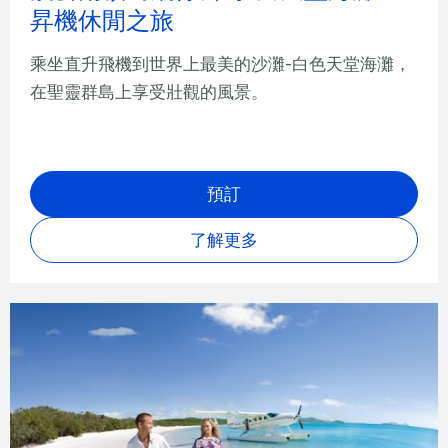
昇機休閒之旅
乘坐直升飛機到世界上最美的沙灘-白色天堂海灘，
在聖靈群島上享受壯觀的風景。
預訂
了解更多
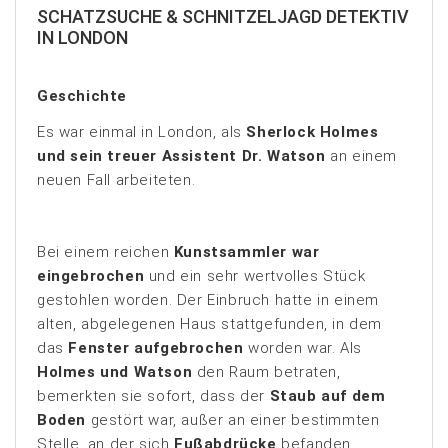
SCHATZSUCHE & SCHNITZELJAGD DETEKTIV
IN LONDON
Geschichte
Es war einmal in London, als
Sherlock Holmes
und sein treuer Assistent Dr. Watson
an einem
neuen Fall arbeiteten.
Bei einem reichen
Kunstsammler war
eingebrochen
und ein sehr wertvolles Stück
gestohlen worden. Der Einbruch hatte in einem
alten, abgelegenen Haus stattgefunden, in dem
das
Fenster aufgebrochen
worden war. Als
Holmes und Watson
den Raum betraten,
bemerkten sie sofort, dass der
Staub auf dem
Boden
gestört war, außer an einer bestimmten
Stelle, an der sich
Fußabdrücke
befanden.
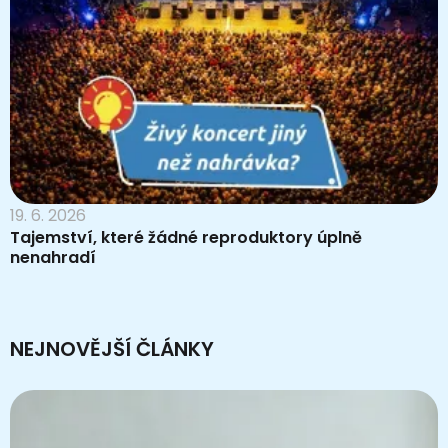
19. 6. 2026
Tajemství, které žádné reproduktory úplně
nenahradí
NEJNOVĚJŠÍ ČLÁNKY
^^^^^^^^
What needs to be done — Start at the line that contains "Stelle, an der sich" and retype every line through the end of the entries above, both ends included. Exclude all pictures.

Task result —
Stelle, an der sich
Fußabdrücke
befanden.
19. 6. 2026
Tajemství, které žádné reproduktory úplně
nenahradí
NEJNOVĚJŠÍ ČLÁNKY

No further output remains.